▶ [Work instructions]:
Take the line containing "The Lab (1353, 1652)" and each line after it through the end of the data below, and return them exactly, minus any pictures.

The data below:

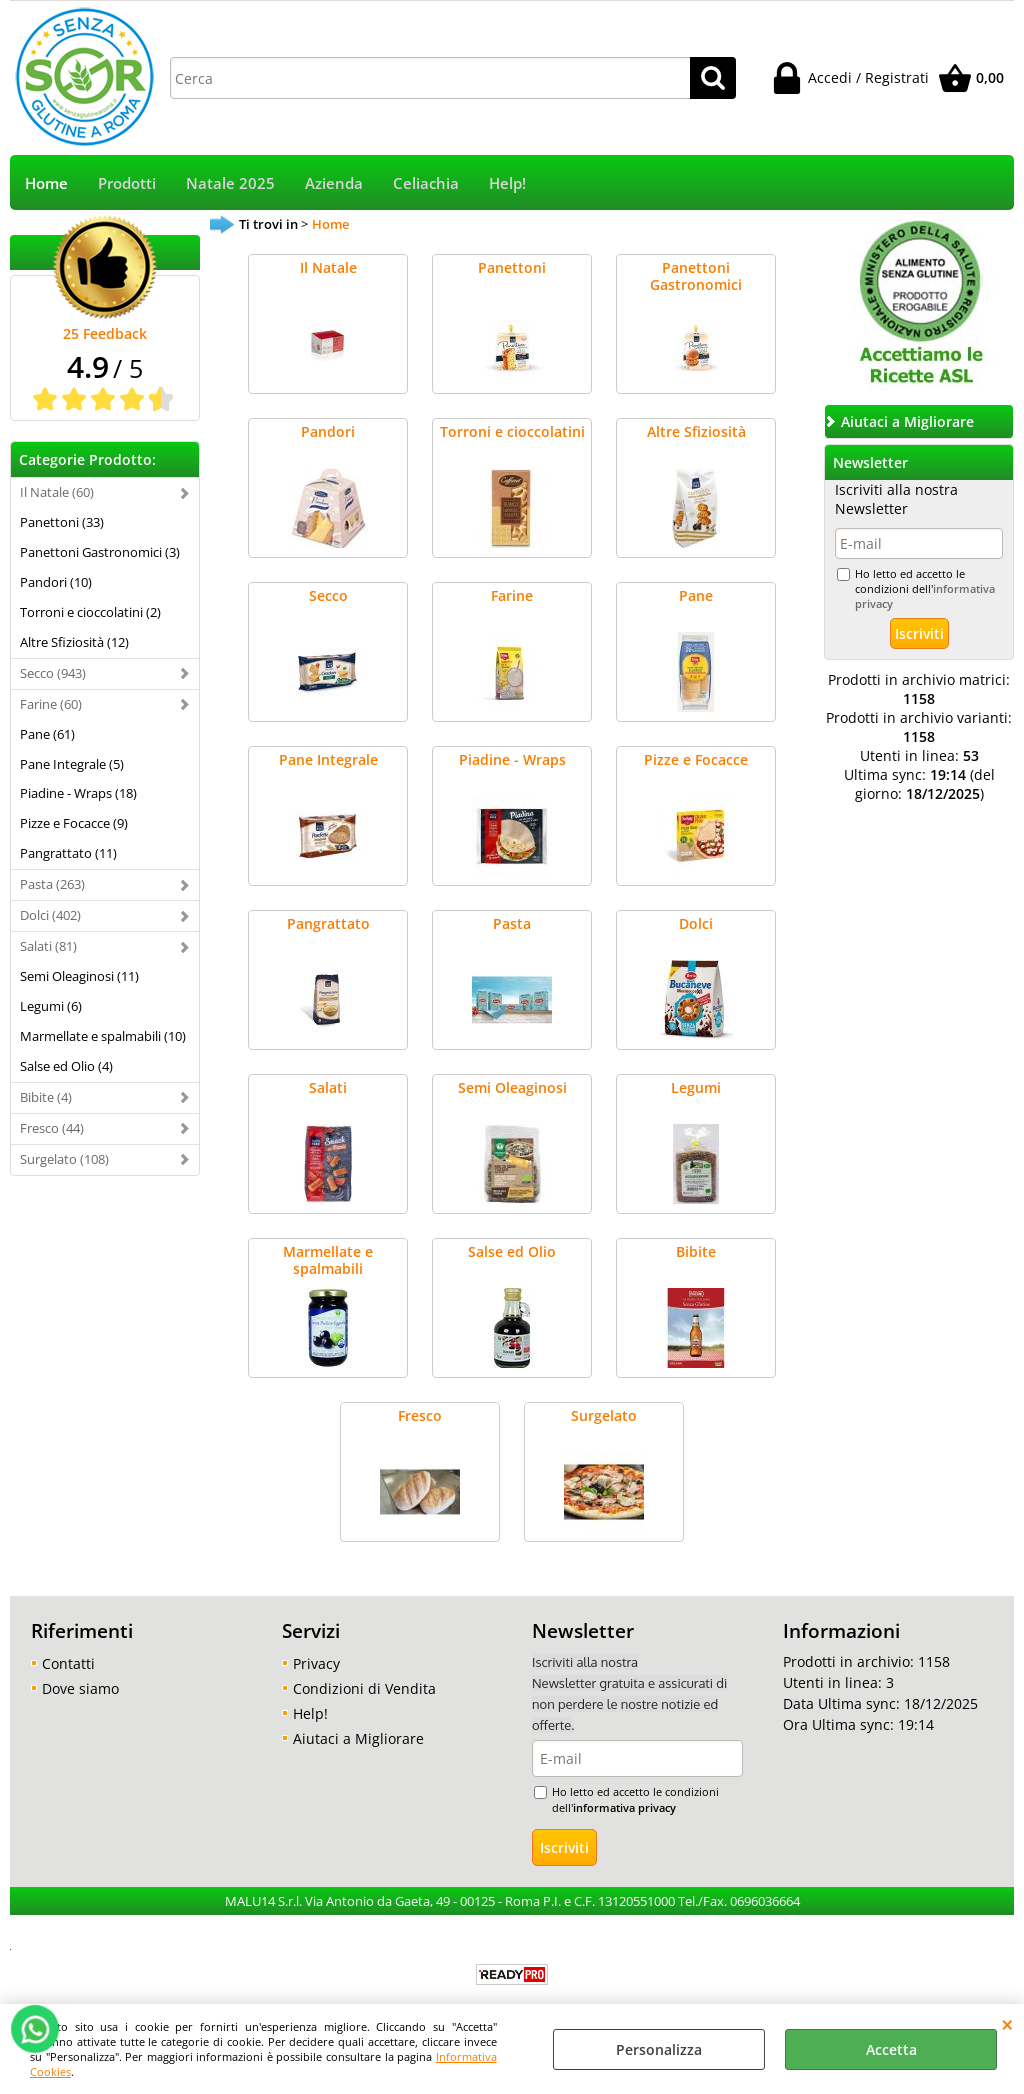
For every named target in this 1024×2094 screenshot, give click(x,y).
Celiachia (426, 183)
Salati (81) (48, 946)
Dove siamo (80, 1688)
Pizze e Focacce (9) (74, 823)
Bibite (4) (46, 1097)
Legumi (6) (51, 1006)
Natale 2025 (230, 183)
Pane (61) (47, 734)
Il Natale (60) (57, 492)
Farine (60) (51, 704)
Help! (507, 183)
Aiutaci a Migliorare (358, 1738)
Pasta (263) (52, 884)
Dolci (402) (50, 915)
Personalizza (659, 2049)
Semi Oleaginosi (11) (79, 976)
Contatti (68, 1663)
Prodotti (127, 183)
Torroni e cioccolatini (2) (90, 612)
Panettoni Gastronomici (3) (100, 552)
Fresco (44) (52, 1128)
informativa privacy (624, 1807)
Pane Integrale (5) (72, 764)
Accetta (891, 2049)
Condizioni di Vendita (364, 1688)
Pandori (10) (56, 582)
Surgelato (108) (64, 1159)
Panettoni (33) (62, 522)
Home (46, 183)
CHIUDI (1007, 2024)
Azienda (334, 183)
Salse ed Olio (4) (66, 1066)
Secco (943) (53, 673)
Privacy (316, 1663)
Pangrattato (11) (68, 853)
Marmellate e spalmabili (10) (103, 1036)
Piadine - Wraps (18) (78, 793)
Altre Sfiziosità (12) (74, 642)
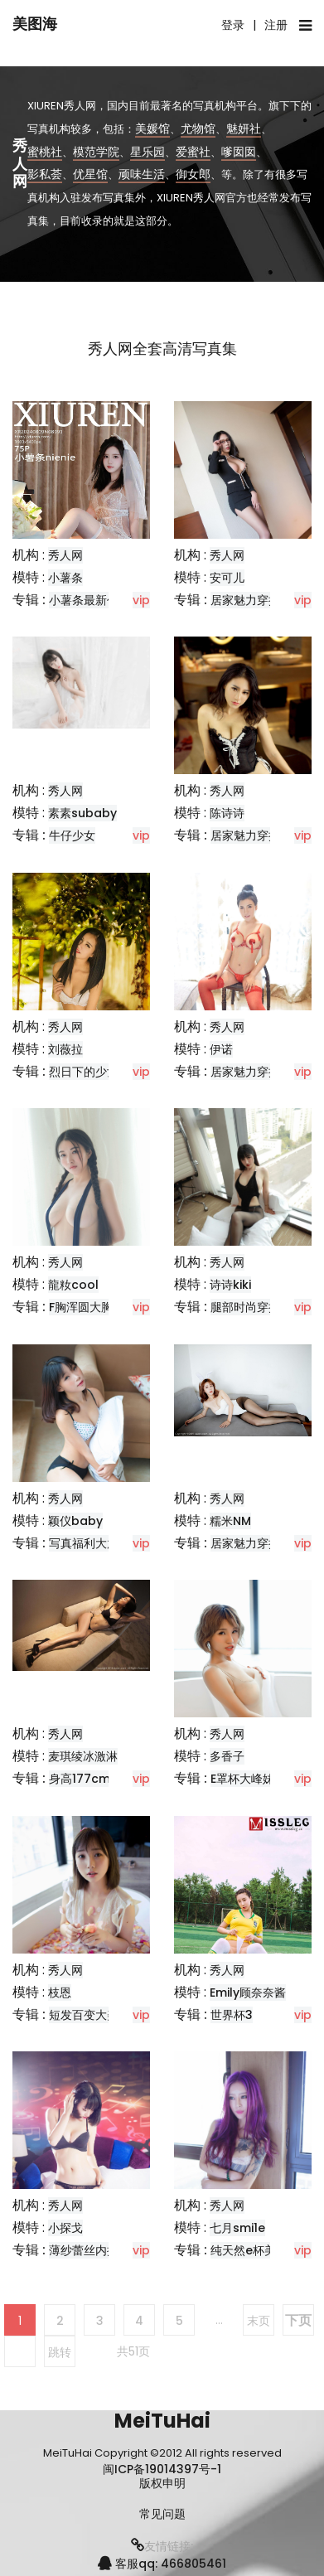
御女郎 (193, 174)
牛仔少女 (72, 835)
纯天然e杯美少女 (254, 2250)
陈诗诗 (227, 813)
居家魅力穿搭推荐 (256, 835)
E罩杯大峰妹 (242, 1778)
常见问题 (162, 2514)
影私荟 (44, 174)
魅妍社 (243, 127)
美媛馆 (152, 127)
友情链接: (162, 2546)
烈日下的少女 (83, 1071)
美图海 (34, 23)
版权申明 (162, 2483)
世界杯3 (231, 2015)
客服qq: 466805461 (162, 2563)
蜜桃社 (44, 151)
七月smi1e (237, 2228)
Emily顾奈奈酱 (248, 1992)
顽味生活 (141, 174)
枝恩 (59, 1992)
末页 (258, 2320)
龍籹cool (73, 1284)
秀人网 (65, 555)
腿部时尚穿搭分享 (256, 1307)
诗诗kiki (230, 1284)
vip (141, 600)
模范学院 (96, 151)
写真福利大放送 (89, 1543)
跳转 (59, 2352)
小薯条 (65, 577)
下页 (298, 2320)
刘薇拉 (65, 1049)
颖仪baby (75, 1521)
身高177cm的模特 (97, 1778)
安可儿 (227, 577)
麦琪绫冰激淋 (83, 1756)
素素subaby (82, 813)
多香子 (227, 1756)
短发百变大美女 (89, 2015)
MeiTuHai (162, 2420)
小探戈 (65, 2228)
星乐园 (147, 151)
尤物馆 (198, 127)
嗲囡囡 (238, 151)
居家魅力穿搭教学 (256, 600)
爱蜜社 (193, 151)
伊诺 (221, 1049)
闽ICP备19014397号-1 (162, 2469)
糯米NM (230, 1521)
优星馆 (90, 174)
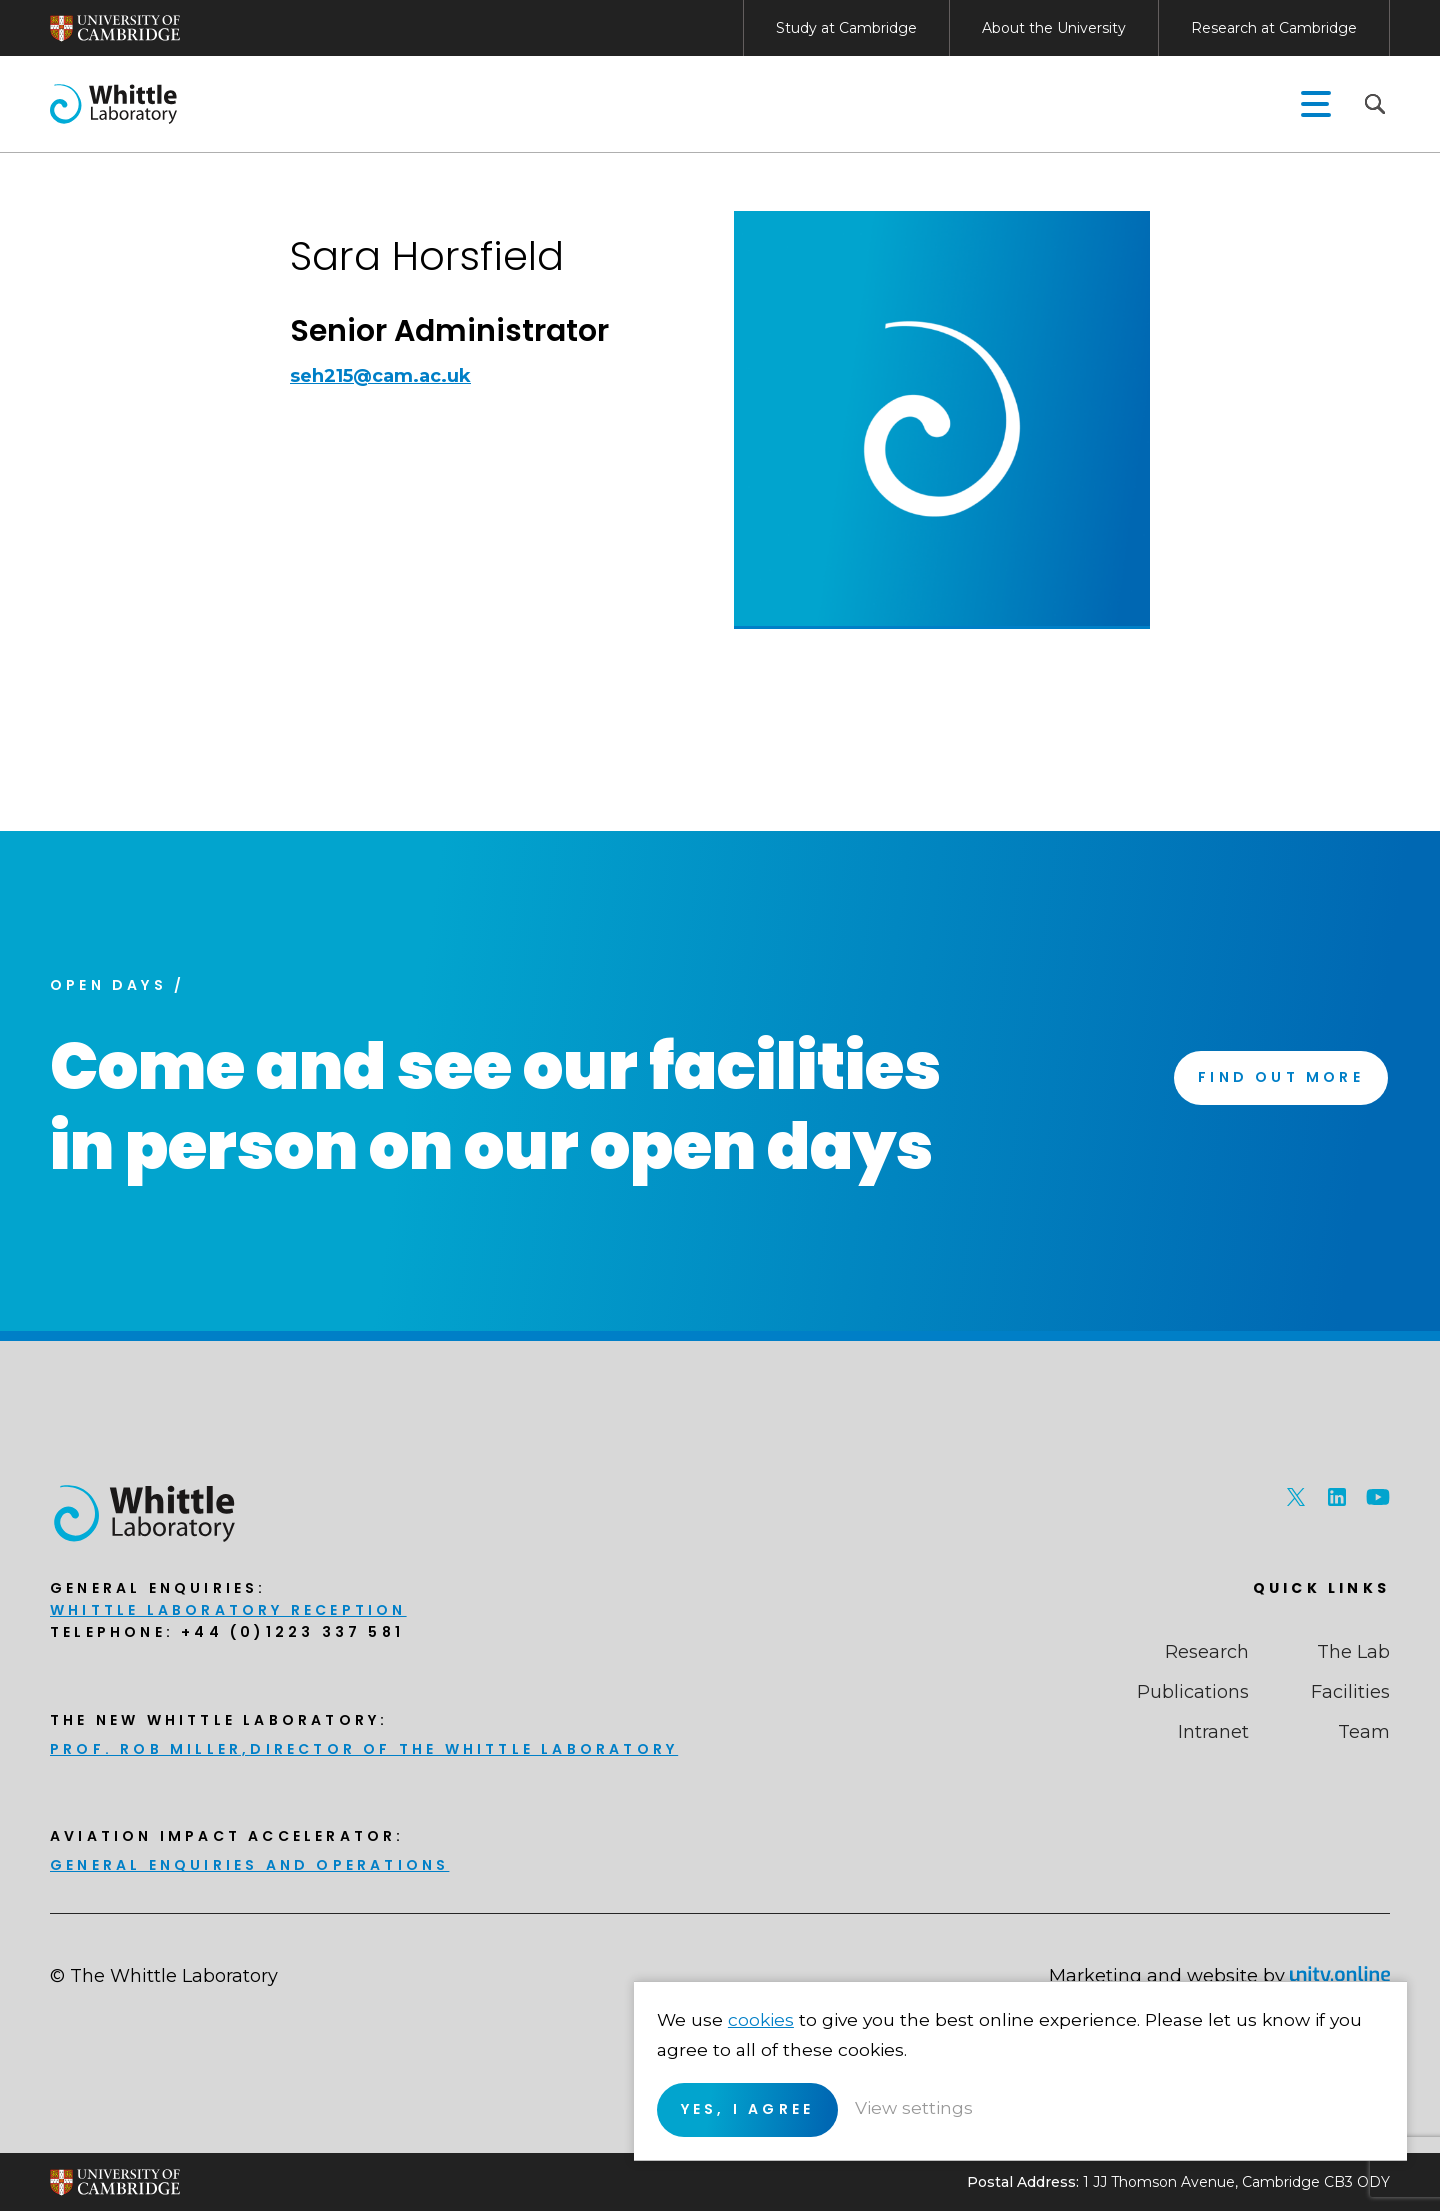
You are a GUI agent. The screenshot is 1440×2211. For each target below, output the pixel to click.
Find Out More (1278, 1080)
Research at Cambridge (1274, 28)
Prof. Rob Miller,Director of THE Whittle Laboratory (364, 1749)
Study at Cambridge (846, 28)
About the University (1054, 28)
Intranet (1213, 1732)
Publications (1193, 1692)
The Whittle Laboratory (112, 104)
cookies (1120, 1988)
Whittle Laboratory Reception (228, 1610)
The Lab (1353, 1652)
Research (1207, 1652)
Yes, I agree (1104, 2107)
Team (1364, 1732)
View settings (1276, 2106)
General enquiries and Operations (249, 1865)
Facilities (1350, 1692)
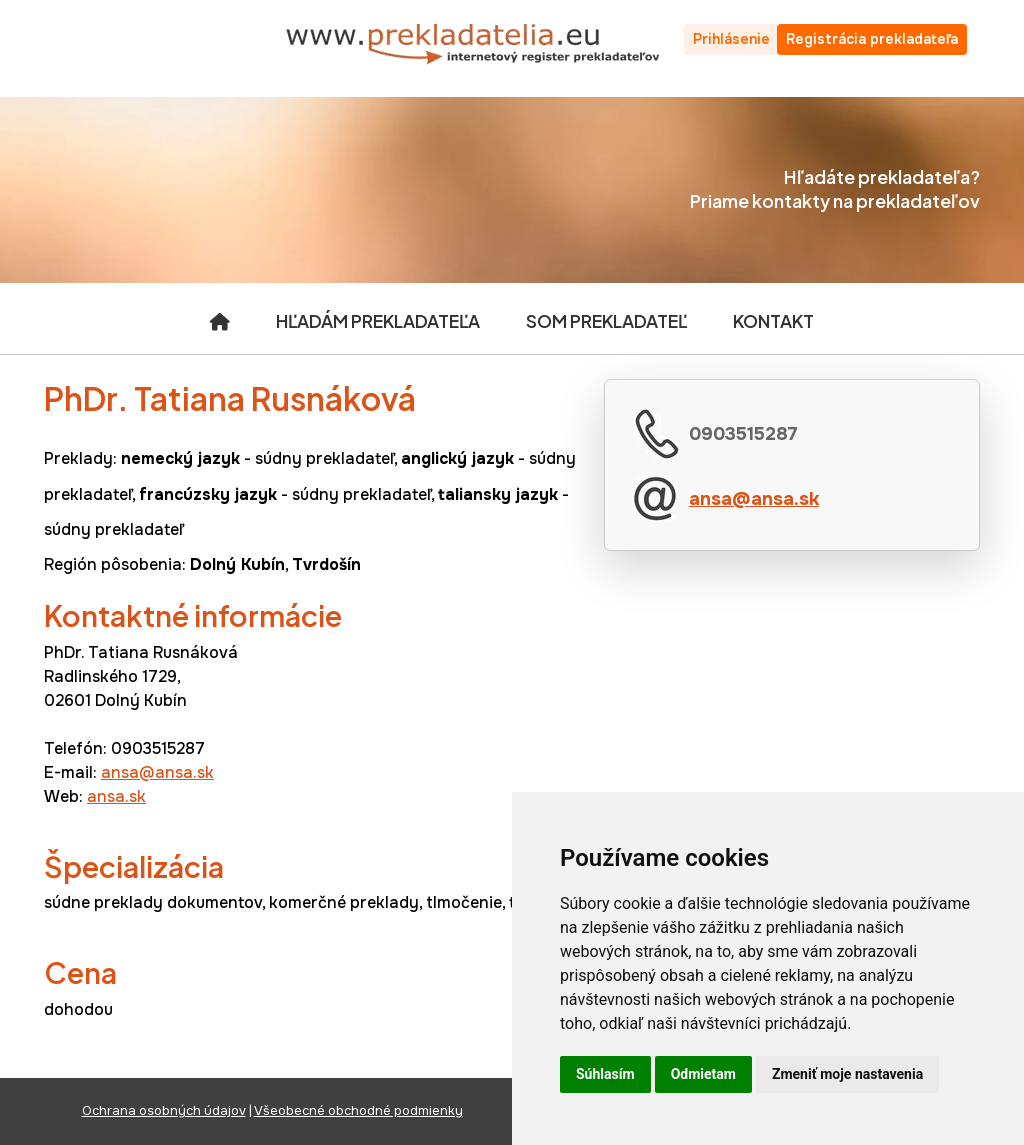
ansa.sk (116, 796)
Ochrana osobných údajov (164, 1111)
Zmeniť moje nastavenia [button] (847, 1074)
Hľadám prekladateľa (378, 321)
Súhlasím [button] (605, 1074)
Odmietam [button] (703, 1074)
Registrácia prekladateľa (872, 39)
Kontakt (773, 321)
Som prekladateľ (606, 321)
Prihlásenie (731, 39)
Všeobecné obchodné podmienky (358, 1111)
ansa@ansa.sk (754, 499)
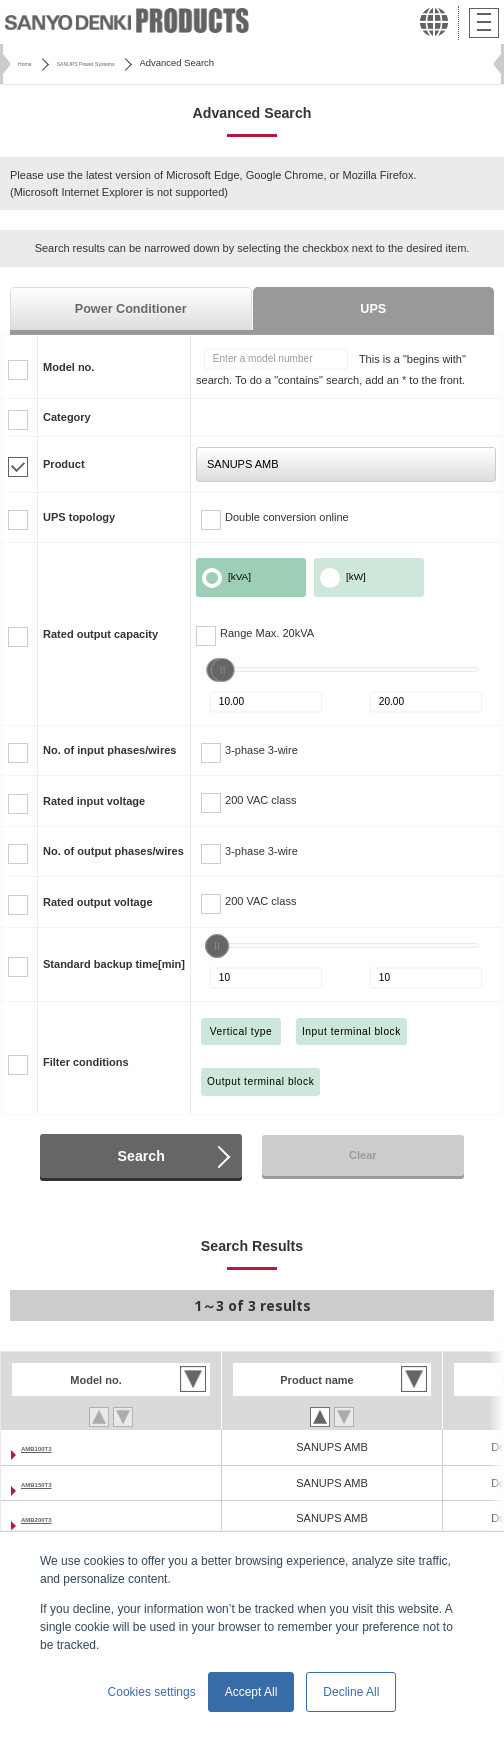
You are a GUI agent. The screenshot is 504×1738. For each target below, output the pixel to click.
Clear (363, 1155)
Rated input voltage (94, 801)
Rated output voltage (98, 902)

End of The data.

▶ [Response box]:
The Lab (1353, 1652)
Research (1207, 1652)
Yes, I agree (1104, 2107)
Team (1364, 1732)
View settings (1276, 2106)
General enquiries and Operations (249, 1865)
Facilities (1350, 1692)
ansa.sk (116, 796)
Ochrana osobných údajov (164, 1111)
Zmeniť moje nastavenia [button] (847, 1074)
Hľadám prekladateľa (378, 321)
Súhlasím [button] (605, 1074)
Odmietam [button] (703, 1074)
Registrácia prekladateľa (872, 39)
Kontakt (773, 321)
Som prekladateľ (606, 321)
Prihlásenie (731, 39)
Všeobecné obchodné podmienky (358, 1111)
ansa@ansa.sk (754, 499)
You are a GUI agent. The screenshot is 504×1738. For each target below, output the pixel to click.
Clear (363, 1155)
Rated input voltage (94, 801)
Rated output voltage (98, 902)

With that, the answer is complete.